ううん、それだけじゃない。朱い花からはまるで蜜がこぼれるみたいに、真っ赤な雫がしたたり落ちる。
流れ落ちたそれは血。人の中に流れるもの。
鉄と生ゴミの匂いを混ぜたような、不快な匂いが一気に濃くなる。
込み上げてくる吐き気を押さえることが出来なくなって、わたしはもう立っていることができなくなった。その場にへたり込んでしまったわたしを呑み込もうと、花冠から滴る朱い雫が勢いを増す。
逃げようと、這いつくばったまま腕を伸ばすけどそこは朱い水たまりの中。
ぬるりと嫌に生暖かい感触だけがして、手の平が朱に染まる。まとわりついた朱から逃げたくて、ただそれだけの思いで言うことを聞こうとしない体に鞭を打ち、手を伸ばす。
助けてと、お父さんとお母さんの形をしていた朱い水たまりに向かって――
触れた朱は、思っていたよりもずっとずっと温かくて。
でもそれは生きている人の暖かさとは違う、冷たい――まるで背筋を凍らせてしまうような何かを持っていた。
・ ・ ・
「――っ!」
跳ね起きる。途端に夜の冷たい空気がまとわりついて、細い体から熱を奪う。さっき見ていた光景が頭から離れない。落ち着かない呼吸、汗ばんでいるはずなのに体の芯は酷く冷えていて、震える両手で肩を抱く。
夜――静寂。窓からさし込む月の光と、夜でも眠らない街の一画で燃える篝火だけがささやかな明かりとなる。風に乗って遠くから聞こえてくる喧噪を耳にして、ようやく今居る場所が今夜の宿だという事を思い出す。
悪夢の残滓を振り払うよう、呼吸を整える。夜の空気は冷たくて、少しだけ前にこの部屋を使った誰かの匂いがして――でもむせかえる花の香りも、咽が痛くなる焦げ臭さも、吐き気を誘う濃密な血の香りもしない。感じるのは安宿には付きものの埃っぽい匂いと木の匂い。
ようやくここにいるわたしが現実感を帯びてきて、自分でも意識しないままほっと息をつく。ううん、本当はわかっている。悪夢から、いつもの夢から解放されて安堵しているんだって――
彼を心配させないためにも、早く休まなきゃ。今は出かけていない人を思いながらベッドに潜り込もうとした時月の光が一筋、部屋に差し込む。
黒に沈んでいた景色が、僅かに色を取り戻す。ほとんどモノトーンの世界の中、その色はただ一つ、色褪せることなくそこにあった。
闇に映える、鮮烈な赤。
小さな手の平に絡みついた数筋のそれは、夢の中に出てきた色と、何も変わらない。
赤く――紅く――朱く――アカイ、
体がぐらりと揺れる。収まりかけていた息が荒くなり、動悸が再び襲う。頭の中では夢で見た光景がフラッシュバックして、目の前の景色がぐにゃりと歪む。涙でにじんだ視界に朱が広がって、あの光景が戻ってくる。鼻の奥に今もこびりついて忘れる事の出来ない、濃密な血の香り。嘔吐感が込み上げてきて、胃液の匂いが混ざり合う。

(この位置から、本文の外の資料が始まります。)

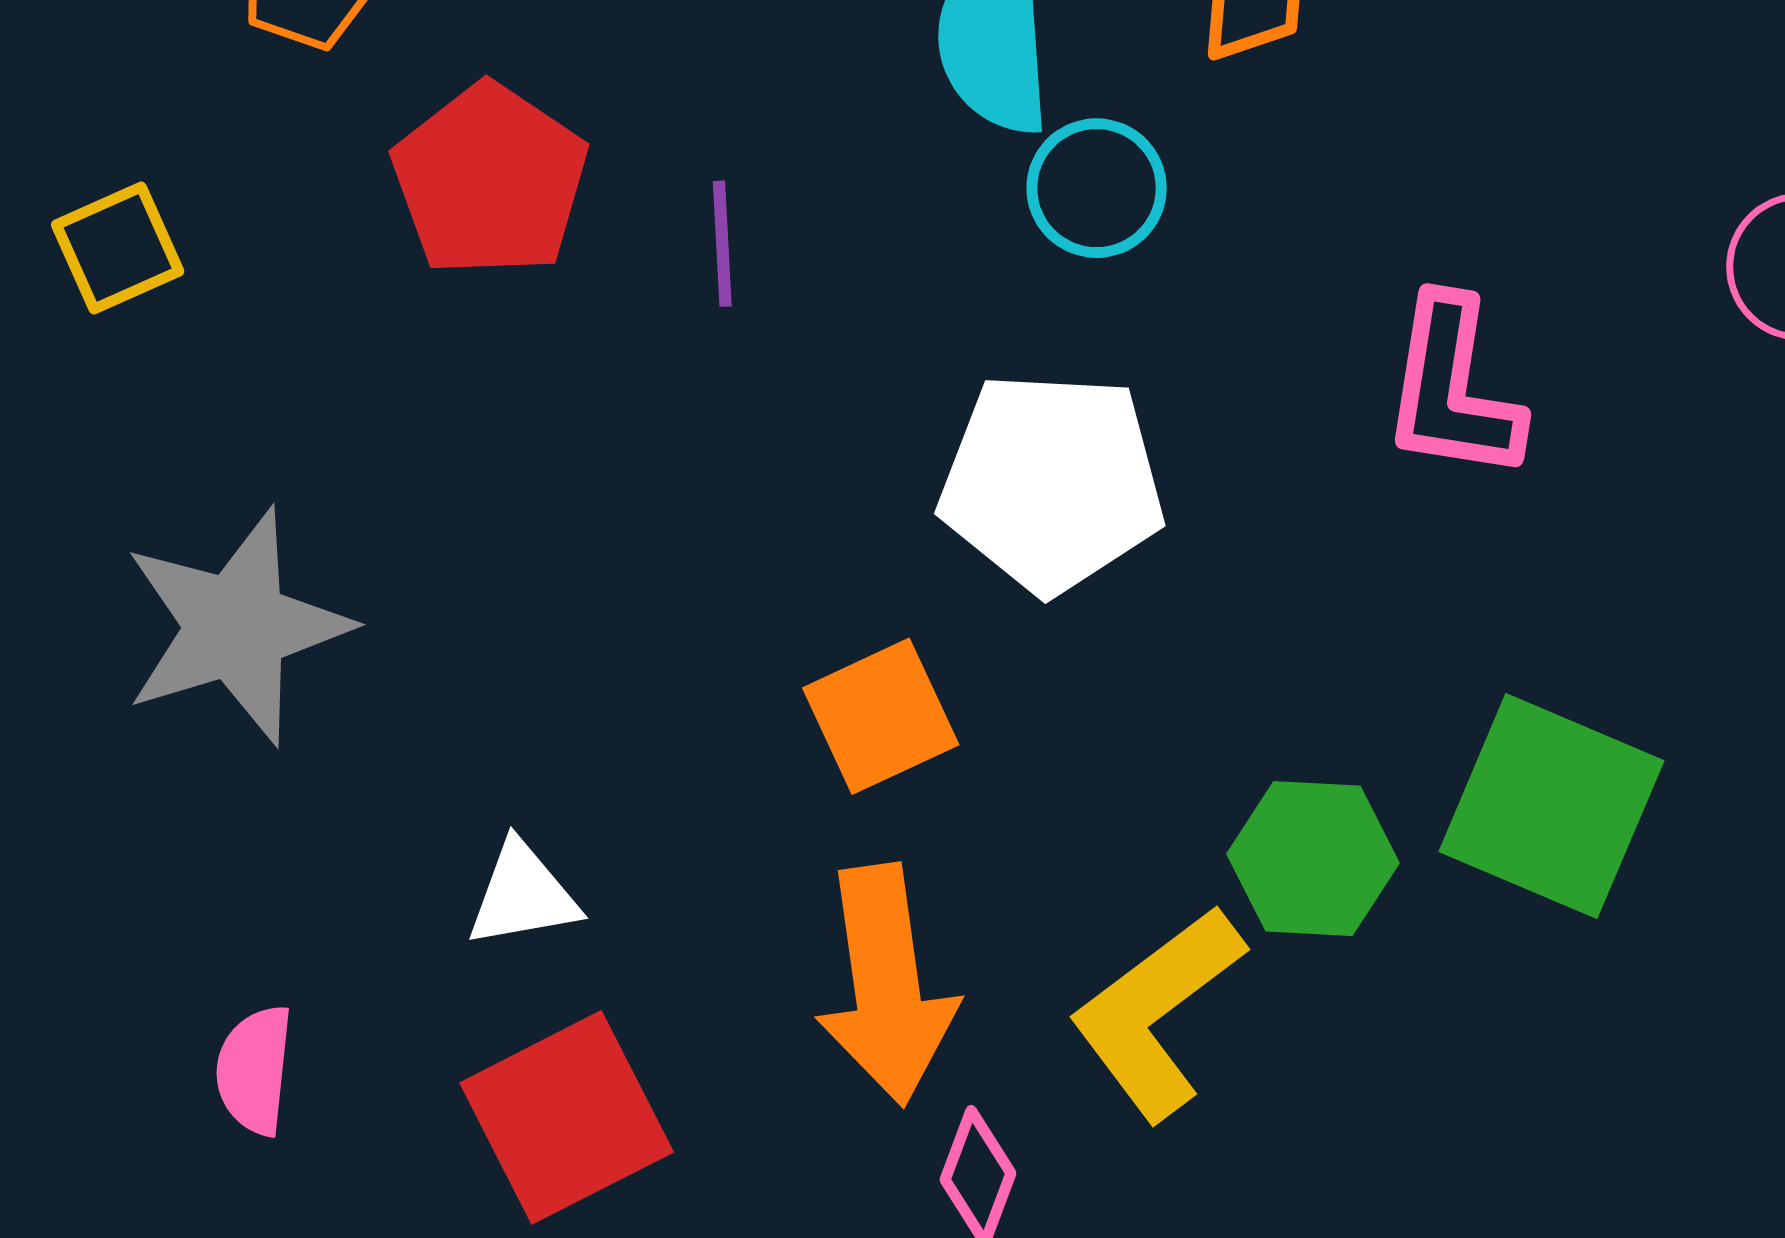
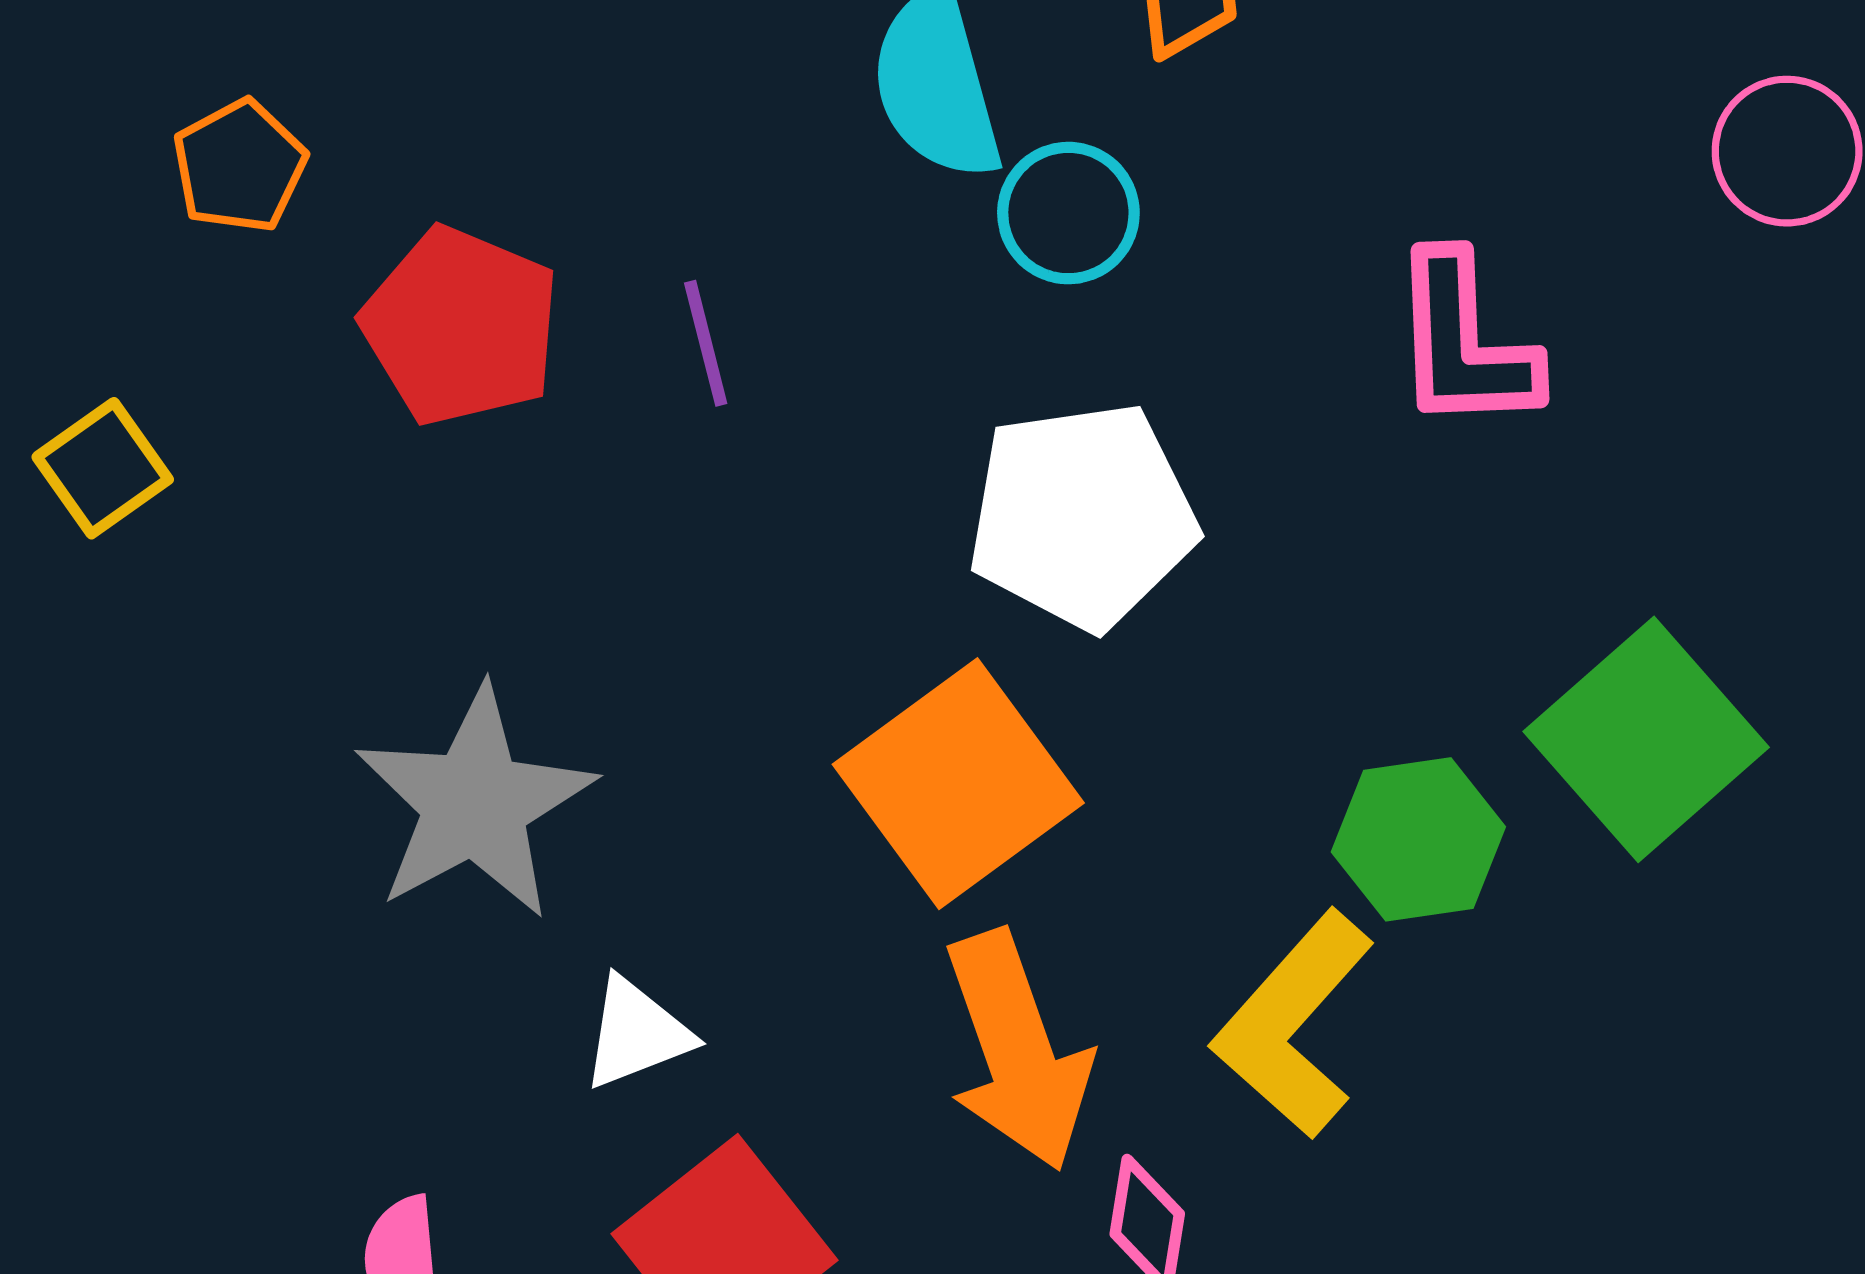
gray star: (236, 627) -> (475, 803), moved
orange square: (881, 716) -> (958, 784), size x1.5
green square: (1551, 806) -> (1646, 739), turned 37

現実と夢の光景が混ざり合って、今はわたしは夢を見ているのか起きているのかもわからなくなってしまう。瞼に今も焼き付いている鮮烈な朱を振り払いたくて、でも逃げる術を知らないわたしはただ闇雲に手を振りまわすことしかできなくて、急な動きについて行けず手にまとわりついていた朱が手を離れて空気に混ざる。
ゆっくりと落ちていくそれは、血飛沫を連想するには十分すぎた。
思わず反らした視線の先に、まるで嘲笑うみたいに朱は落ちてきて――
知っている。わたしは、この色から逃げるなんてできないって。一生逃げる事ができないって。
でも、もう見たくない。
逃げたくて、
にげたくて、
ニゲタクテ――
でたらめに振り上げられた手がわたし自身を傷つける前に、何かがわたしの腕を掴んでそれを阻んだ。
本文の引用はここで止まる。